16. kondangan

470 76 1
                                    

Sekarang hari apa? apa aja lah ya. Saatnya tuan dan nyonya besar pergi berangkat ke kondangan.

Berdua aja, karena di undangan yang dipanggil mereka mereka aja.

BPK JAYA DAN IBU MONIKA.

Si sulung juga bungsu di rumah, bertiga aja. Sama mbak Cici.

"Bentar dulu mas," ujar Monday dan berhenti melangkah.

Yang otomatis Jay juga ikutan berhenti. "Hm?"

Monday menggerakan kakinya pelan. "Pegel ih, nyesel banget pake ginian."

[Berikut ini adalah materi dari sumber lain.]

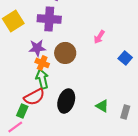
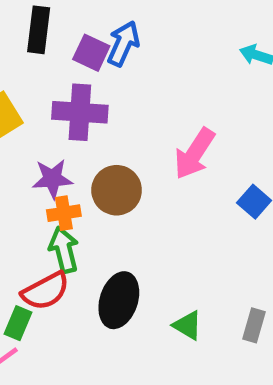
pink arrow: (99, 37) -> (194, 154), size x1.6
orange cross: (42, 63) -> (64, 213), turned -32
green triangle: (102, 106) -> (188, 325), moved

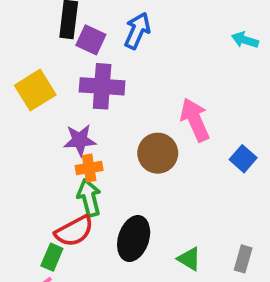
purple square: (91, 53) -> (91, 40), moved
pink arrow: (194, 154) -> (195, 120), turned 123
brown circle: (117, 190) -> (158, 153), moved

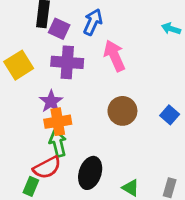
pink arrow: (195, 120) -> (114, 56), moved
purple star: (80, 140) -> (51, 101), turned -30
brown circle: (158, 153) -> (122, 111), moved
orange cross: (89, 168) -> (58, 122), size x1.4

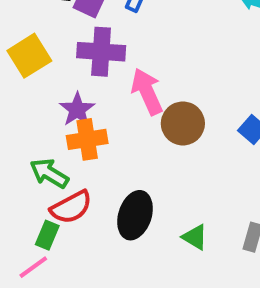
pink arrow: (114, 56) -> (147, 92), moved
green arrow: (58, 143) -> (49, 173), moved, turned -45

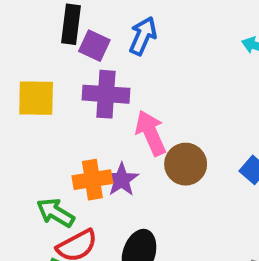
yellow square: (29, 56) -> (36, 98), turned 33
purple star: (77, 110) -> (122, 180), moved

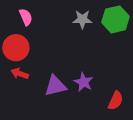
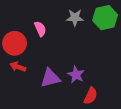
pink semicircle: (26, 17) -> (40, 29), moved
red semicircle: (116, 101) -> (91, 96), moved

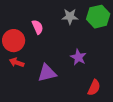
purple star: (76, 75) -> (78, 57), moved
red semicircle: (91, 96) -> (94, 88), moved

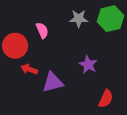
red arrow: (17, 62) -> (29, 69), moved

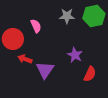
purple triangle: (53, 82) -> (45, 70), turned -42
red semicircle: (106, 99) -> (90, 74), moved

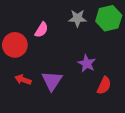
pink semicircle: (36, 26) -> (42, 30), turned 56
red arrow: (25, 59) -> (23, 80), moved

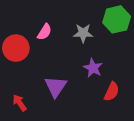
gray star: (77, 18) -> (83, 33), moved
red arrow: (23, 80) -> (20, 103), moved, turned 35

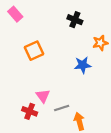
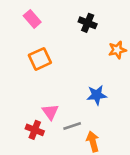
pink rectangle: (15, 14) -> (32, 19), moved
blue star: (83, 65) -> (97, 95), moved

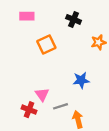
pink rectangle: (32, 19) -> (27, 16), turned -48
orange square: (40, 59) -> (46, 44), moved

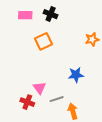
black cross: (74, 19) -> (51, 14), moved

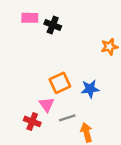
black cross: (51, 14) -> (53, 25), moved
orange square: (43, 41) -> (60, 83), moved

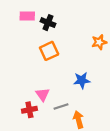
orange square: (60, 83) -> (49, 51), moved
red cross: (32, 121) -> (29, 110), turned -32

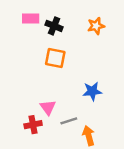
orange star: (99, 42) -> (96, 26), moved
orange square: (49, 51) -> (55, 58), turned 36

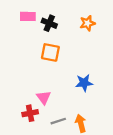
gray line: (69, 121) -> (58, 121), moved

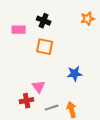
pink rectangle: (28, 16) -> (19, 30), moved
orange star: (87, 23) -> (88, 19), moved

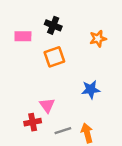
orange star: (88, 19) -> (98, 39), moved
orange square: (45, 47) -> (54, 57), turned -30

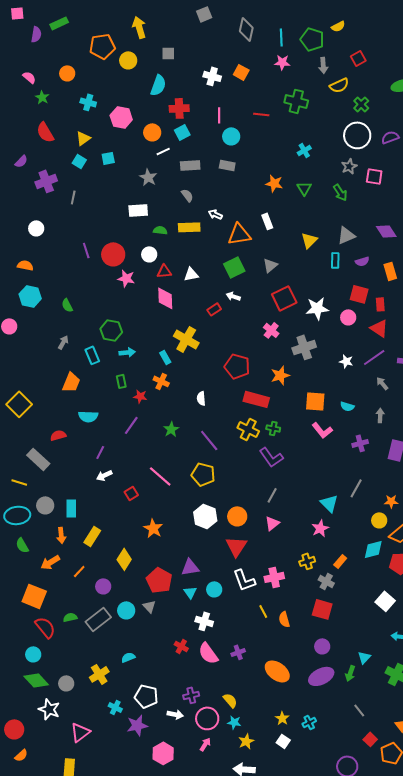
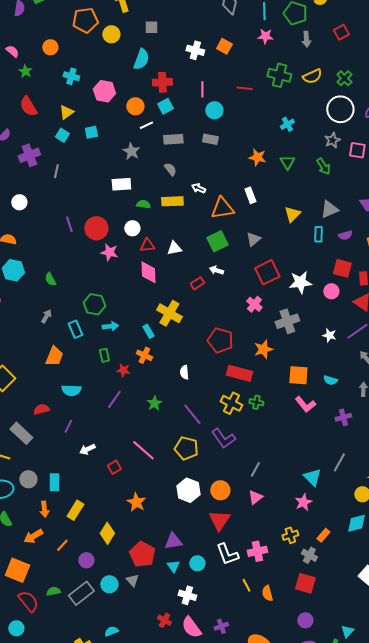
yellow semicircle: (339, 85) -> (312, 76), moved
purple line: (100, 452) -> (68, 426), moved
purple L-shape: (271, 457) -> (223, 438), moved

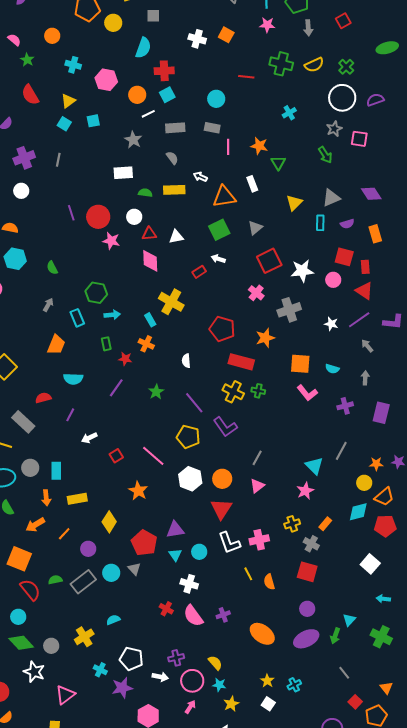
pink line: (202, 89) -> (228, 147), moved
purple cross: (29, 155) -> (24, 158), moved
green triangle: (287, 162) -> (278, 163), moved
pink line: (143, 450) -> (153, 456), moved
yellow rectangle: (75, 510) -> (77, 499), turned 48

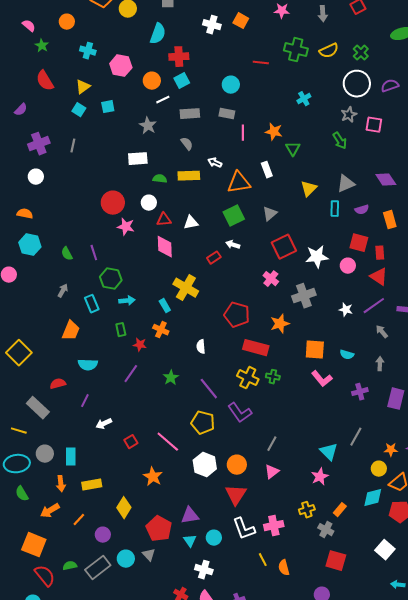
purple line: (71, 213) -> (94, 253), moved
red square: (307, 572) -> (336, 561), moved

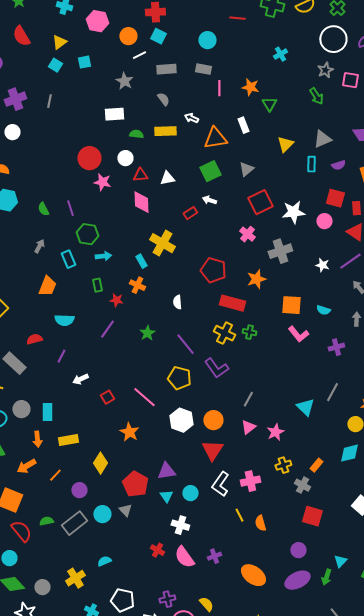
cyan square: (182, 81) -> (158, 36), turned -35
pink star: (320, 477) -> (275, 432), moved
white L-shape: (244, 529) -> (220, 484), turned 55

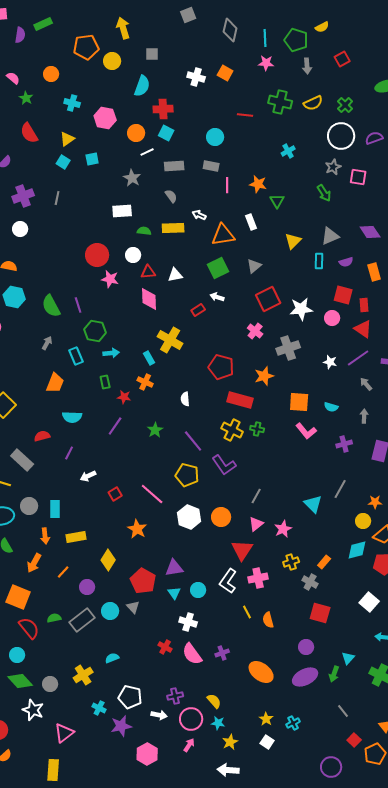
green semicircle: (43, 209) -> (51, 306), size x1.6
red triangle: (212, 450) -> (242, 550), moved
orange arrow: (26, 466) -> (34, 563), turned -30

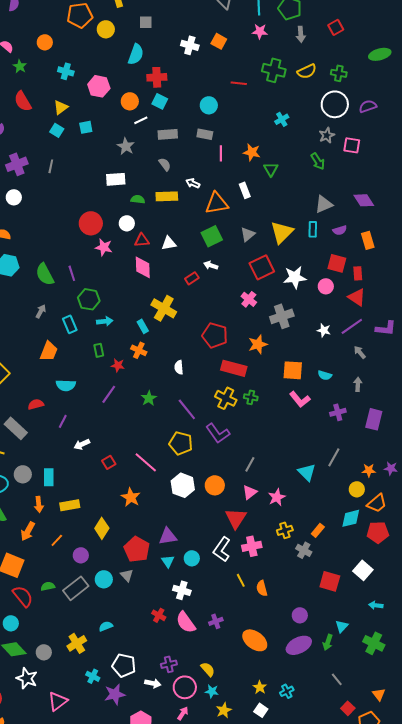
green cross: (345, 105) -> (339, 73), turned -35
yellow triangle: (293, 241) -> (282, 232), moved, size x1.4
red square: (320, 613) -> (330, 581), moved

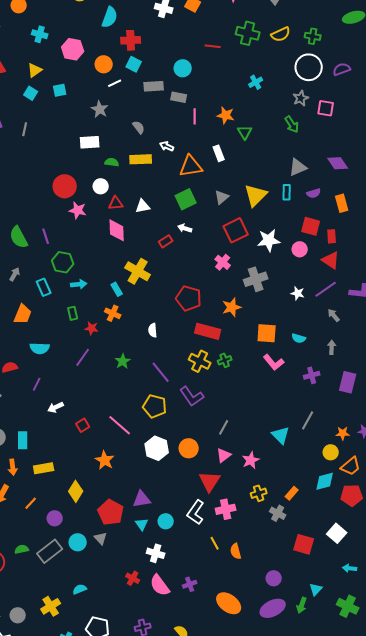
gray rectangle: (168, 134) -> (154, 86), moved
green cross: (251, 397) -> (225, 360), turned -32

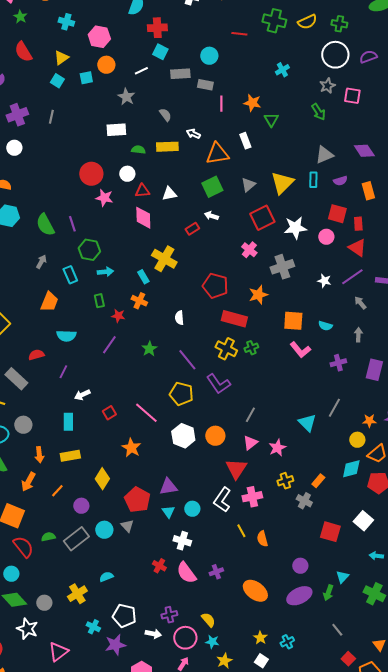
orange circle: (104, 64) -> (106, 65), moved
cyan rectangle: (23, 440) -> (68, 422), moved

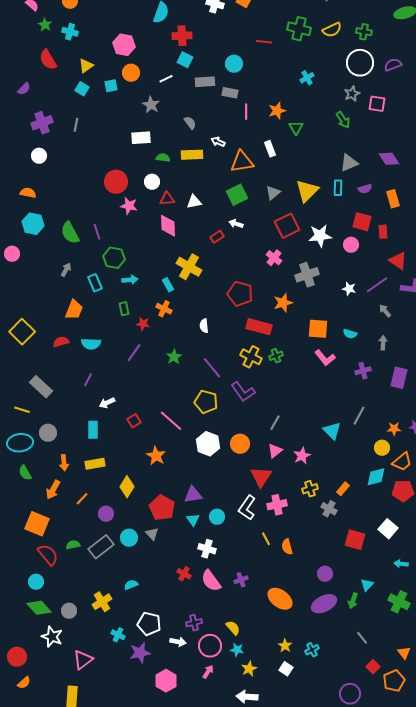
cyan cross: (66, 22) -> (70, 32), moved
orange star: (252, 103) -> (277, 111), turned -30
red triangle: (357, 248) -> (398, 261), moved
red semicircle: (36, 355) -> (61, 342), moved

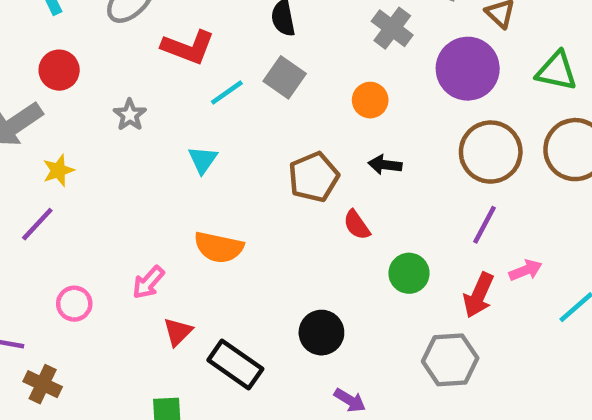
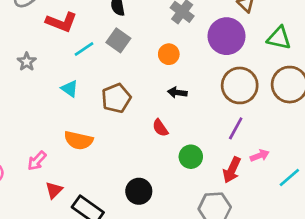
cyan triangle: (203, 160) -> (70, 89), turned -30
brown pentagon: (314, 177) -> (116, 98), moved

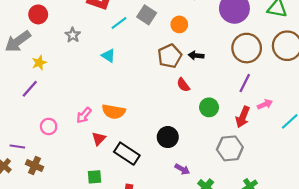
orange circle: (169, 54) -> (179, 24), moved
brown pentagon: (116, 98) -> (170, 56), moved
orange semicircle: (79, 140) -> (114, 112), moved

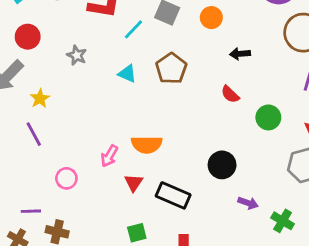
brown pentagon: (170, 56) -> (171, 68), moved
purple line: (30, 89) -> (34, 134), turned -60

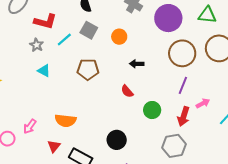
gray star: (77, 55) -> (37, 45), moved
brown pentagon: (171, 68) -> (88, 69), turned 30
cyan triangle: (127, 74) -> (44, 71), moved
pink arrow: (109, 156) -> (30, 126), moved

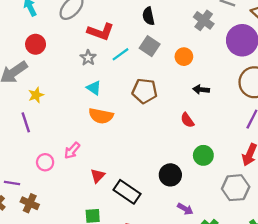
green circle: (152, 110) -> (203, 155), moved
orange semicircle: (66, 121) -> (101, 116), moved

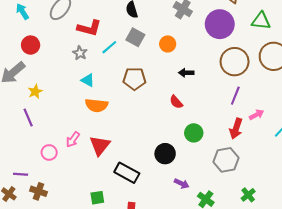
red triangle: (98, 176) -> (100, 145), moved, size x1.5

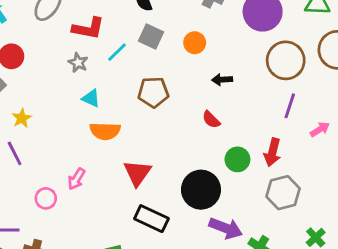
red arrow: (236, 129) -> (272, 152), moved
red triangle: (100, 145) -> (137, 173), moved
black circle: (165, 154) -> (201, 190), size x1.4
purple arrow: (182, 184) -> (226, 228), size x1.6

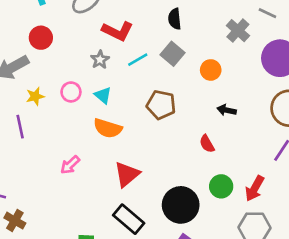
pink circle: (46, 198) -> (71, 92), moved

"Kan. Mas bilang juga apa." kata Jay lalu berjongkok menelisik tumit istrinya itu.

"Ya kan gak tau."

Jay kembali berdiri. Dia mendorong pelan Monday kearah mobil. "Pake sepatu sandal aja deh ya?"

"Ish, nanti ya gak masuk sama bajunya." cetus Monday tapi setelahnya mikir lagi. Daripada sakit, mending iya aja kan.

"Masuk masuk aja, bentar mas ambilin."

Mas suami jalan kebelakang, bagasi mobil. Ambil sepatu sandal punya Monday yang emang wajib dibawa kemana mana.

"Lagian ngikutin mama, sesat tuh yang ada." Jay berjongkok melepas dan mengganti sepatu sandal di kaki istri.

"Dosa ih, ibu gak ada salah apa apa dibilang sesat."

"Ya kan emang nyatanya gitu."

Selesai urusan sepatu high heels, mereka kembali beranjak masuk dalam gedung acaranya.

"Mas Jay mukanya datar banget, senyum mas, senyum." titah Monday melihat Jay berjalan dengan tampang dinginnya.

"Gak ah, mahal."

Langsung dilirik sinis sama istrinya. Monday melepaskan ampitan tangan di lengan Jay.

"Jauh jauh, aku anti sama orang yang jarang senyum." kata Monday mengusir.

"Mencar aja deh, mas."

"Heh."

Jay melirik sekilas dimana banyak orang yang senyum seakan menyapa pada dirinya.

Mau nggak mau, dia jadi ikutan senyum. Cih, bucheen banget sih.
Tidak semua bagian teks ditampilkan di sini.